[5분 SOTA 논문 컨트리뷰션 리뷰 #2] NeurIPS 2017, Attention Is All You Need

[5분 SOTA 논문 컨트리뷰션 리뷰]

[5분 SOTA 논문 컨트리뷰션 리뷰 #2] NeurIPS 2017, Attention Is All You Need

happybean_:D 2021. 10. 21. 15:57

본 포스팅에서는 Attention Is All You Need (NIPS 2017) 논문을 간단히 리뷰하였습니다.

모든 그림과 설명은 논문을 참고하였습니다.

원문 링크 :

Attention Is All You Need

The dominant sequence transduction models are based on complex recurrent or convolutional neural networks in an encoder-decoder configuration. The best performing models also connect the encoder and decoder through an attention mechanism. We propose a new

arxiv.org

1. Motivation

기존 기계번역 model 은 encoder, decoder를 포함한 RNN, CNN을 사용하고 있다.

기계번역 task에서 사용된 Seq2Seq model 은 encoder, decoder을 사용하여 입력 시퀀스를 압축하고 출력 시퀀스를 생성하는 모델이다.

하지만 Seq2Seq는 encoder에서 일정 크기로 모든 시퀀스 정보를 압축하여 표현하려고 하기 때문에 정보 손실이 발생하는 단점이 있다.

이러한 단점을 보안하고자 본 논문에서는 Attention Machansim을 기반으로 하며 RNN, CNN을 사용하지 않는 Transformer architecture을 제안하였다.

Figure 1: The Transformer - model architecture.

2. Unique methodology

1). Positional Encoding

본 논문에서는 RNN, CNN을 사용하지 않기에 입력값의 위치에 대한 정보를 얻을 수 없다.

이러한 문제를 해결하고자 본 논문에서는 Positional Encoding을 이용하여 위치정보를 받아 오게 된다.

Positional Encoding 은 아래 식과 같이 구할 수 있다.

PE_(pos,2i)=sin(pos/10000^2i/d_model)

PE_(pos,2i+1)=cos(pos/10000^2i/d_model)

위 식과 같이 주기 함수를 사용하지 않고 학습된 Positional embedding을 사용해도 된다.
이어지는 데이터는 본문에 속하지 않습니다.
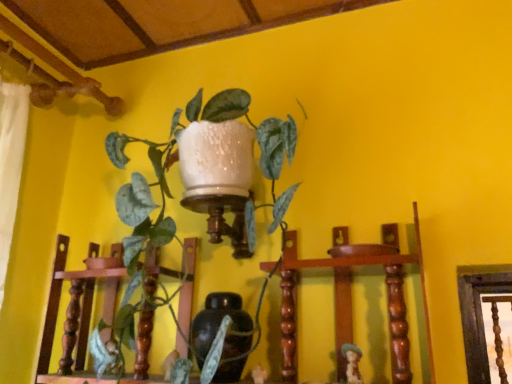 Question: Could green glossy plant at upper center be considered to be inside matte brown vase at center?

Choices:
 (A) yes
 (B) no

Answer: (B)

Question: Can you confirm if matte brown vase at center is shorter than green glossy plant at upper center?

Choices:
 (A) yes
 (B) no

Answer: (A)

Question: Is the depth of matte brown vase at center less than that of green glossy plant at upper center?

Choices:
 (A) yes
 (B) no

Answer: (B)

Question: From the image's perspective, is matte brown vase at center over green glossy plant at upper center?

Choices:
 (A) no
 (B) yes

Answer: (A)

Question: Can you confirm if matte brown vase at center is positioned to the left of green glossy plant at upper center?

Choices:
 (A) no
 (B) yes

Answer: (A)

Question: Based on their sizes in the image, would you say matte brown vase at center is bigger or smaller than green glossy plant at upper center?

Choices:
 (A) big
 (B) small

Answer: (B)

Question: Considering the relative positions of matte brown vase at center and green glossy plant at upper center in the image provided, is matte brown vase at center to the left or to the right of green glossy plant at upper center?

Choices:
 (A) left
 (B) right

Answer: (B)

Question: From the image's perspective, is matte brown vase at center above or below green glossy plant at upper center?

Choices:
 (A) below
 (B) above

Answer: (A)

Question: Which is correct: matte brown vase at center is inside green glossy plant at upper center, or outside of it?

Choices:
 (A) inside
 (B) outside

Answer: (A)

Question: From a real-world perspective, relative to matte brown figurine at lower right, is green glossy plant at upper center vertically above or below?

Choices:
 (A) below
 (B) above

Answer: (B)

Question: Is green glossy plant at upper center in front of or behind matte brown figurine at lower right in the image?

Choices:
 (A) behind
 (B) front

Answer: (B)

Question: From the image's perspective, relative to matte brown figurine at lower right, is green glossy plant at upper center above or below?

Choices:
 (A) below
 (B) above

Answer: (B)

Question: In terms of width, does green glossy plant at upper center look wider or thinner when compared to matte brown figurine at lower right?

Choices:
 (A) thin
 (B) wide

Answer: (B)

Question: In terms of height, does matte brown figurine at lower right look taller or shorter compared to matte brown vase at center?

Choices:
 (A) short
 (B) tall

Answer: (A)

Question: Is matte brown figurine at lower right to the left or to the right of matte brown vase at center in the image?

Choices:
 (A) left
 (B) right

Answer: (B) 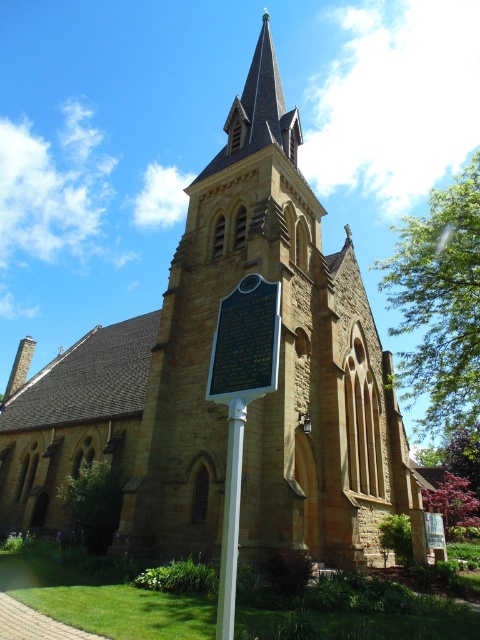 Does silver metallic plaque at center have a smaller size compared to white plastic pole at center?

Yes, silver metallic plaque at center is smaller than white plastic pole at center.

Which is behind, point (276, 323) or point (225, 557)?

The point (276, 323) is behind.

Is point (216, 333) more distant than point (227, 516)?

Yes, point (216, 333) is behind point (227, 516).

Where is `silver metallic plaque at center`? The image size is (480, 640). silver metallic plaque at center is located at coordinates point(245,342).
Positional embedding 사용한 결과와 주기 함수를 사용한 결과가 같은 것을 Table 3을 통해 알 수 있다.

하지만 본 논문에서 주기 함수를 사용한 이유는 training 시 사용한 sequnce의 길이보다 긴 sequnce에 대해 더 좋은 성능을 보여주기 때문이다.

2) Attention Mechanism

본 논문에서 는 3가지의 Attention Mechanism을 사용한다.

- Encoder Self Attention : Query = key = value

- Masked Decoder Self-Attention : Query = key = value

- Encoder-Decoder Attention : Query (decoder vector), key = value (encoder vector)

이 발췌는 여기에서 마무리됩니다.